On average, dogs go into heat twice a year. However, smaller dogs can go into heat up to 3 times a year, and large may only be once a year.
Does a spayed dog still have a period?
No, a dog does not have heat or bleed after spaying. But dogs don’t have periods, they have heat. Both including bleeding but for different reasons.
Should you let your dog go into heat before spaying?
Most vets recommend spaying before the first heat, usually 6 to 12 months. A dog can be spayed when it is older; however, there is a higher risk of complications. Some veterinary practices and shelters will spay from 8 weeks.
How long does it take a female dog to recover from being spayed?
Around two weeks. Most dogs take around two weeks for the wound to heal and for them to be able to go back to regular exercise.
How much does it cost to spay a female dog?
It can cost anything from $0 – $350. The cost will vary depending on where you live, the age of your dog, the size, the practice you go to. It is worth contacting shelters and charities if you are looking for lower cost options. The ASPCA offers free spaying with proof of public assistance in some areas. Check out if you qualify here.
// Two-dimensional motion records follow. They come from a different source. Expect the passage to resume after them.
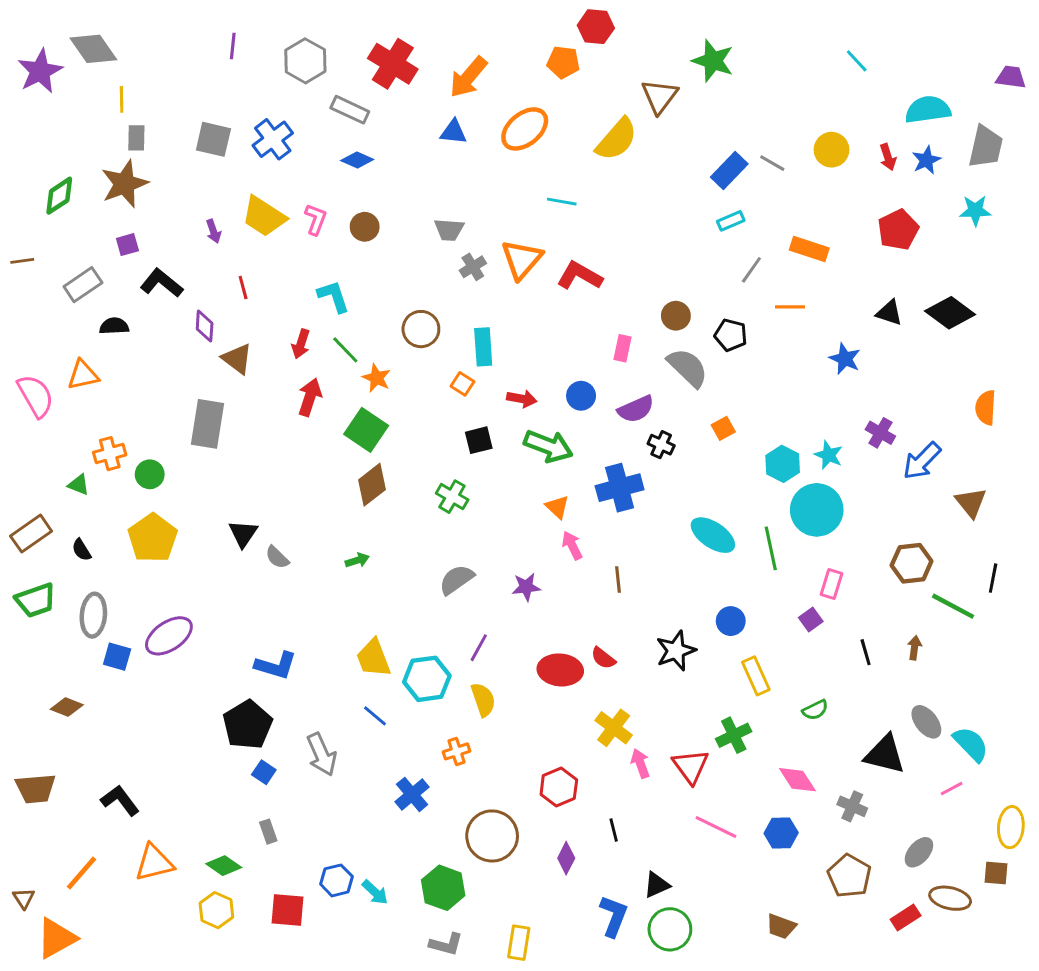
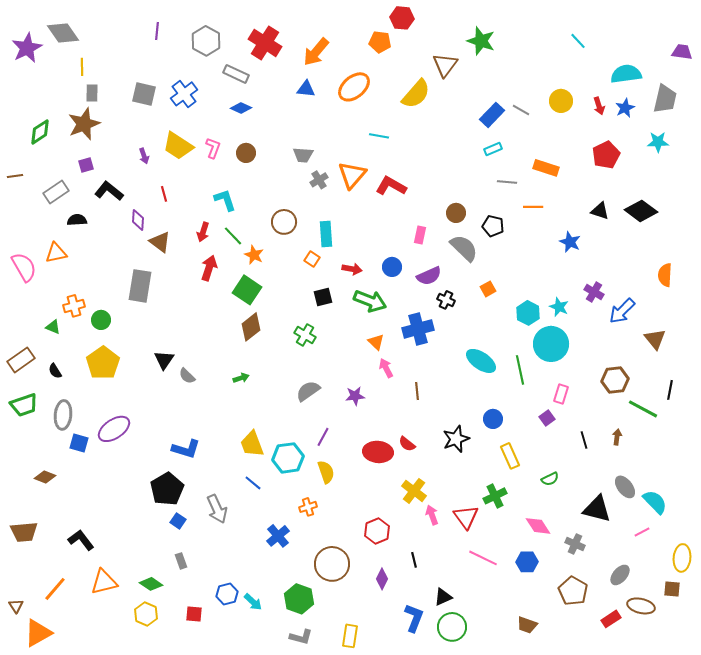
gray line: (751, 270) -> (507, 182), turned 60
red square: (288, 910) -> (194, 614), size x0.7

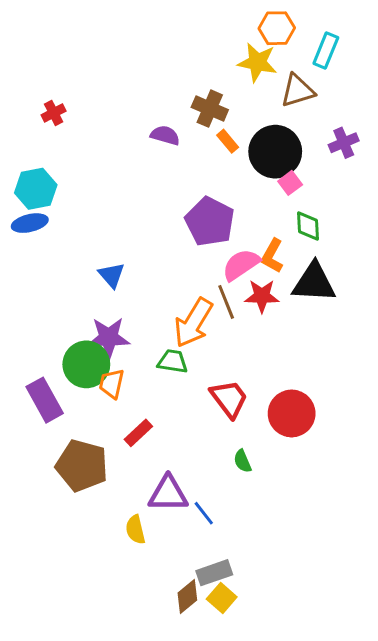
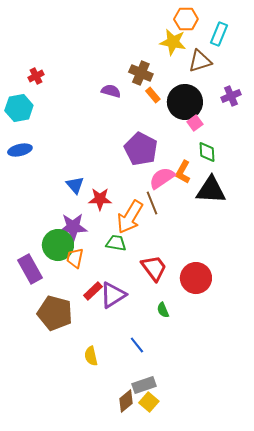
cyan hexagon: (36, 189) -> (19, 108), moved
red star: (262, 296) -> (100, 199), moved
purple triangle: (168, 494) -> (113, 295), moved, turned -32

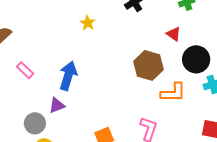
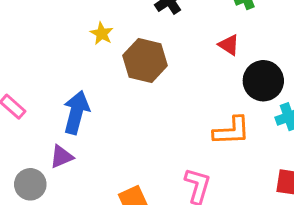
brown hexagon: (148, 65) -> (145, 60), moved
Can you spay a dog while pregnant?
Yes, a dog can be spayed while pregnant to prevent the birth of puppies. However, this needs to be discussed and decided by a vet.
Disclaimer: Each dog is different, and every circumstance is different. All efforts have been made to provide accurate information. However, it is not provided by a qualified Veterinarian, Veterinarian Surgeon, or Behaviorist. The information provided is purely educational. The information should not be used as an alternative or substitute for medical care. If you have any health or medical concerns, contact a qualified Veterinary Surgeon or Veterinarian immediately.